See then what God has done. This sense is concealed under another in an infinite number of passages, in some, though rarely, it is revealed, yet so that the passages in which it is concealed are equivocal, and can suit both senses, while those in which it is disclosed are unequivocal, and can agree with the spiritual sense alone.

So that this cannot lead us into error, and could only be misunderstood by so carnal a people.

For when possessions are promised in abundance, what could hinder them from understanding the true possessions, save their covetousness, which limited the sense to the good things of this world? But those whose only good was in God referred the sense to him alone. For there are two qualities which divide the will of man, covetousness and charity. Not that covetousness cannot coexist with faith in God, nor charity with worldly possessions, but covetousness uses God, and enjoys the world, while the opposite is the case with charity.

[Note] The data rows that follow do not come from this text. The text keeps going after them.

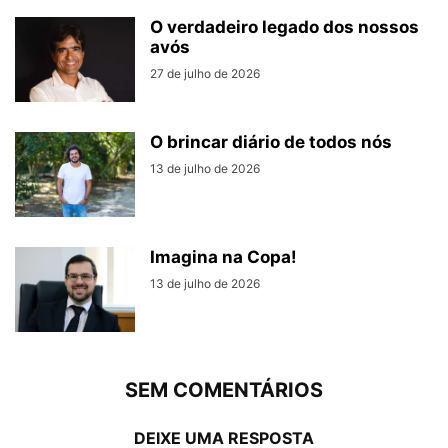
O verdadeiro legado dos nossos
avós
27 de julho de 2026
O brincar diário de todos nós
13 de julho de 2026
Imagina na Copa!
13 de julho de 2026
SEM COMENTÁRIOS
DEIXE UMA RESPOSTA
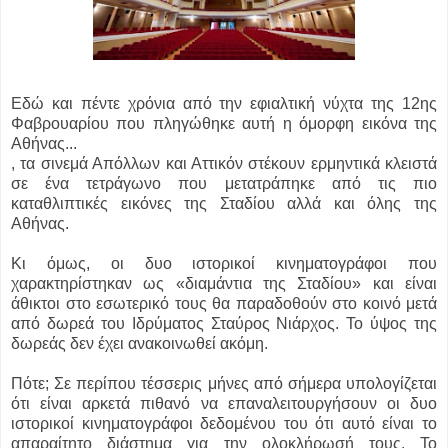
Εδώ και πέντε χρόνια από την εφιαλτική νύχτα της 12ης
Φαβρουαρίου που πληγώθηκε αυτή η όμορφη εικόνα της
Αθήνας...
, τα σινεμά Απόλλων και Αττικόν στέκουν ερμηντικά κλειστά
σε ένα τετράγωνο που μετατράπηκε από τις πιο
καταθλιπτικές εικόνες της Σταδίου αλλά και όλης της
Αθήνας.
Κι όμως, οι δυο ιστορικοί κινηματογράφοι που
χαρακτηρίστηκαν ως «διαμάντια της Σταδίου» και είναι
άθικτοι στο εσωτερικό τους θα παραδοθούν στο κοινό μετά
από δωρεά του Ιδρύματος Σταύρος Νιάρχος. Το ύψος της
δωρεάς δεν έχει ανακοινωθεί ακόμη.
Πότε; Σε περίπου τέσσερις μήνες από σήμερα υπολογίζεται
ότι είναι αρκετά πιθανό να επαναλειτουργήσουν οι δυο
ιστορικοί κινηματογράφοι δεδομένου του ότι αυτό είναι το
απαραίτητο διάστημα για την ολοκλήρωσή τους. Το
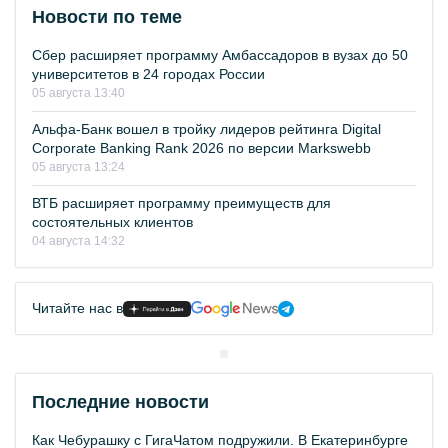
Новости по теме
Сбер расширяет программу Амбассадоров в вузах до 50
университетов в 24 городах России
05 августа 13:40
Альфа-Банк вошел в тройку лидеров рейтинга Digital
Corporate Banking Rank 2026 по версии Markswebb
05 августа 13:24
ВТБ расширяет программу преимуществ для
состоятельных клиентов
04 августа 14:32
Читайте нас в
Последние новости
Как Чебурашку с ГигаЧатом подружили. В Екатеринбурге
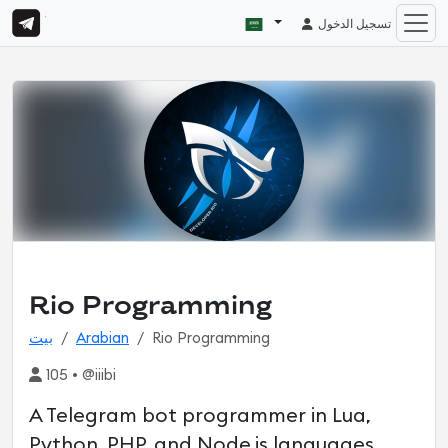
تسجيل الدخول
Rio Programming
بيت
Arabian
Rio Programming
105 • @iiibi
A Telegram bot programmer in Lua,
Python, PHP, and Node.js languages.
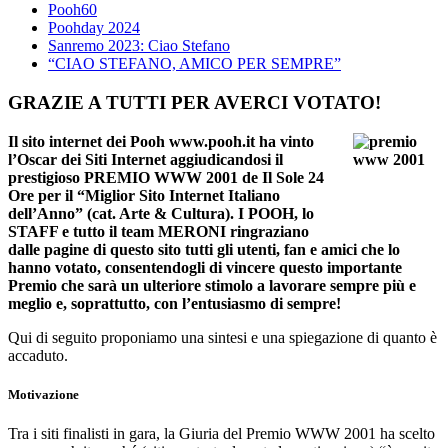
Pooh60
Poohday 2024
Sanremo 2023: Ciao Stefano
“CIAO STEFANO, AMICO PER SEMPRE”
GRAZIE A TUTTI PER AVERCI VOTATO!
Il sito internet dei Pooh www.pooh.it ha vinto
l’Oscar dei Siti Internet aggiudicandosi il
prestigioso PREMIO WWW 2001 de Il Sole 24
Ore per il “Miglior Sito Internet Italiano
dell’Anno” (cat. Arte & Cultura). I POOH, lo
STAFF e tutto il team MERONI ringraziano
dalle pagine di questo sito tutti gli utenti, fan e amici che lo
hanno votato, consentendogli di vincere questo importante
Premio che sarà un ulteriore stimolo a lavorare sempre più e
meglio e, soprattutto, con l’entusiasmo di sempre!
Qui di seguito proponiamo una sintesi e una spiegazione di quanto è
accaduto.
Motivazione
Tra i siti finalisti in gara, la Giuria del Premio WWW 2001 ha scelto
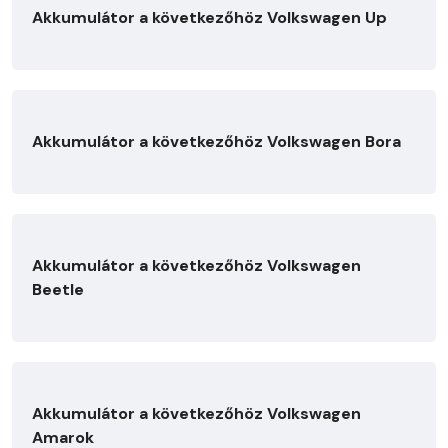
Akkumulátor a következőhöz Volkswagen Up
Akkumulátor a következőhöz Volkswagen Bora
Akkumulátor a következőhöz Volkswagen
Beetle
Akkumulátor a következőhöz Volkswagen
Amarok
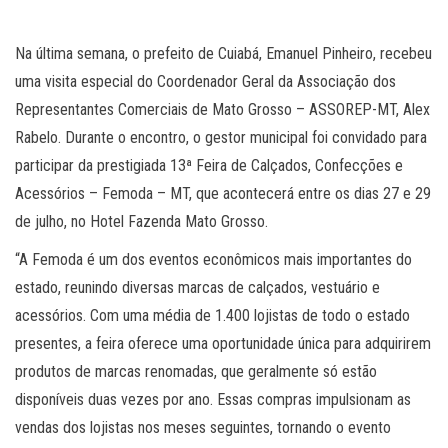
Na última semana, o prefeito de Cuiabá, Emanuel Pinheiro, recebeu
uma visita especial do Coordenador Geral da Associação dos
Representantes Comerciais de Mato Grosso – ASSOREP-MT, Alex
Rabelo. Durante o encontro, o gestor municipal foi convidado para
participar da prestigiada 13ª Feira de Calçados, Confecções e
Acessórios – Femoda – MT, que acontecerá entre os dias 27 e 29
de julho, no Hotel Fazenda Mato Grosso.
“A Femoda é um dos eventos econômicos mais importantes do
estado, reunindo diversas marcas de calçados, vestuário e
acessórios. Com uma média de 1.400 lojistas de todo o estado
presentes, a feira oferece uma oportunidade única para adquirirem
produtos de marcas renomadas, que geralmente só estão
disponíveis duas vezes por ano. Essas compras impulsionam as
vendas dos lojistas nos meses seguintes, tornando o evento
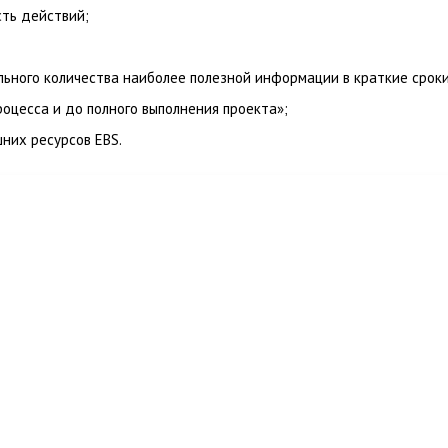
сть действий;
ьного количества наиболее полезной информации в краткие сроки
оцесса и до полного выполнения проекта»;
них ресурсов EBS.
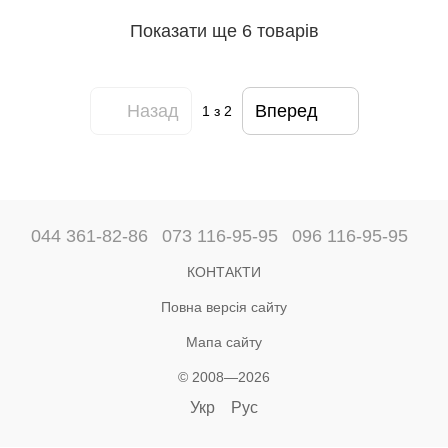
Показати ще 6 товарів
Назад
Вперед
1
з 2
044 361-82-86
073 116-95-95
096 116-95-95
КОНТАКТИ
Повна версія сайту
Мапа сайту
© 2008—2026
Укр
Рус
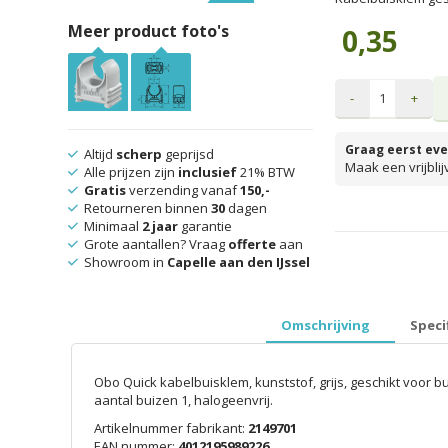
Meer product foto's
0,35
-
+
Graag eerst eve
Altijd
scherp
geprijsd
Maak een vrijbli
Alle prijzen zijn
inclusief
21% BTW
Gratis
verzending vanaf
150,-
Retourneren binnen
30
dagen
Minimaal
2 jaar
garantie
prijzen inclusief 
Grote aantallen? Vraag
offerte
aan
Showroom in
Capelle aan den IJssel
Omschrijving
Speci
Obo Quick kabelbuisklem, kunststof, grijs, geschikt voor 
aantal buizen 1, halogeenvrij.
Artikelnummer fabrikant:
2149701
EAN nummer:
4012195989226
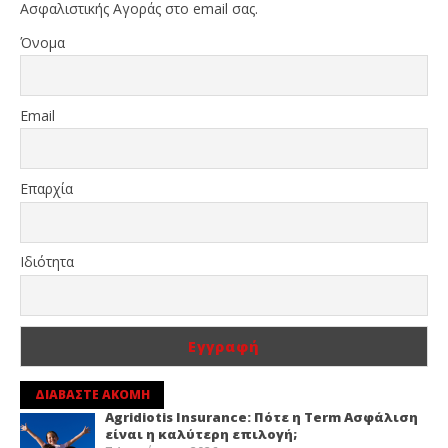
Ασφαλιστικής Αγοράς στο email σας.
Όνομα
Email
Επαρχία
Ιδιότητα
ΔΙΑΒΑΣΤΕ ΑΚΟΜΗ
Agridiotis Insurance: Πότε η Term Ασφάλιση
είναι η καλύτερη επιλογή;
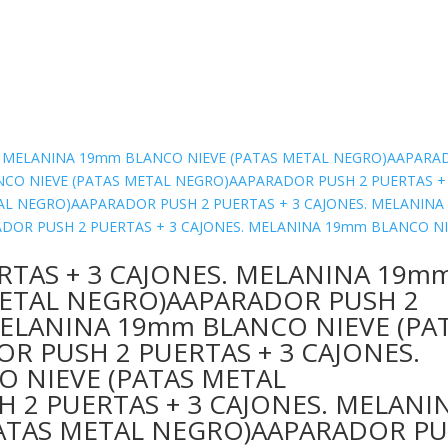
RTAS + 3 CAJONES. MELANINA 19m
METAL NEGRO)AAPARADOR PUSH 2
MELANINA 19mm BLANCO NIEVE (PA
R PUSH 2 PUERTAS + 3 CAJONES.
 NIEVE (PATAS METAL
 2 PUERTAS + 3 CAJONES. MELANI
ATAS METAL NEGRO)AAPARADOR PU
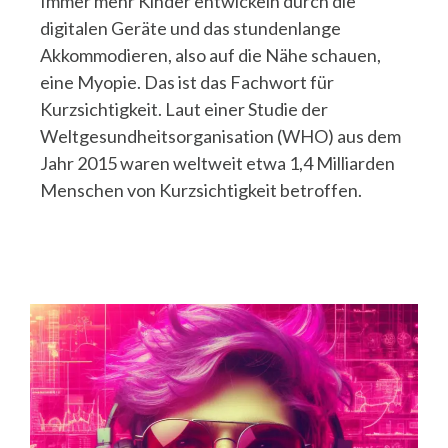
Immer mehr Kinder entwickeln durch die
digitalen Geräte und das stundenlange
Akkommodieren, also auf die Nähe schauen,
eine Myopie. Das ist das Fachwort für
Kurzsichtigkeit. Laut einer Studie der
Weltgesundheitsorganisation (WHO) aus dem
Jahr 2015 waren weltweit etwa 1,4 Milliarden
Menschen von Kurzsichtigkeit betroffen.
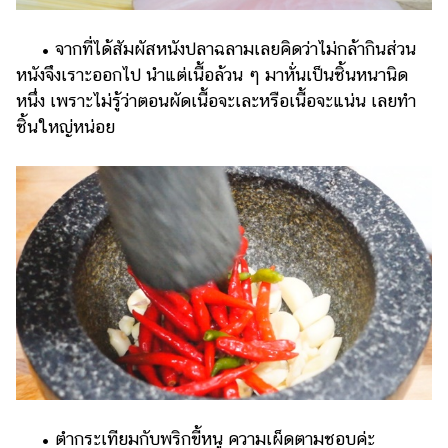
• จากที่ได้สัมผัสหนังปลาฉลามเลยคิดว่าไม่กล้ากินส่วน
หนังจึงเราะออกไป นำแต่เนื้อล้วน ๆ มาหั่นเป็นชิ้นหนานิด
หนึ่ง เพราะไม่รู้ว่าตอนผัดเนื้อจะเละหรือเนื้อจะแน่น เลยทำ
ชิ้นใหญ่หน่อย
• ตำกระเทียมกับพริกขี้หนู ความเผ็ดตามชอบค่ะ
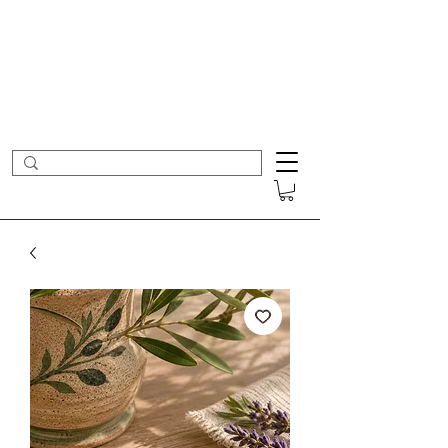
- Nouveautés en ligne toutes les semaines -
Frais de port offerts dès 50€ d'achat
COLOMBE ET CERISE
Bijoux Créateur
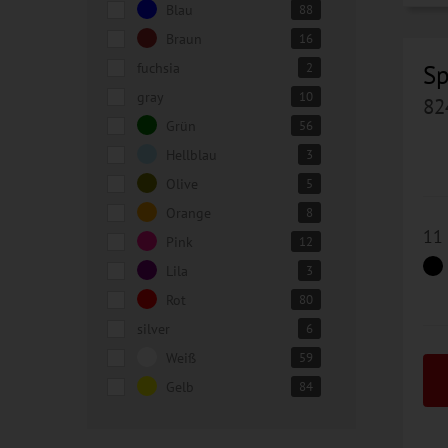
Blau
88
Braun
16
fuchsia
Sp
2
gray
10
82
Grün
56
Hellblau
3
Olive
5
Orange
8
11
Pink
12
Lila
3
Rot
80
silver
6
Weiß
59
Gelb
84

Now the end we pursue gives names to things. All which hinders the attainment of this end, is said to be at enmity with us. Thus the creatures, however good, are the enemies of the just, when they turn them aside from God, and God himself is the enemy of those whose greed he opposes.

Hence the word enemy being interpreted according to the end proposed, the just understood by it their passions, and the carnal understood the Babylonians, so that the term is obscure only for the unrighteous. And this is what Isaiah says: Signa legem in electis meis, and that Jesus Christ shall be a stone of stumbling. But, "Blessed are they who shall not be offended in him!" Hosea, xiv. 9, says excellently: "Where is the wise, and he shall understand these things. The just shall know them, for the ways of God are right, but the transgressors shall fall therein."

So that those who rejected and crucified Jesus Christ, being offended at him, are the same people who bear the books which witness of him, and which say that he will be rejected and a stumbling stone, so that their refusal has given an additional mark that it is he, and he has been proved both by the just Jews who received him, and the unjust Jews who rejected him, both of whom were foretold.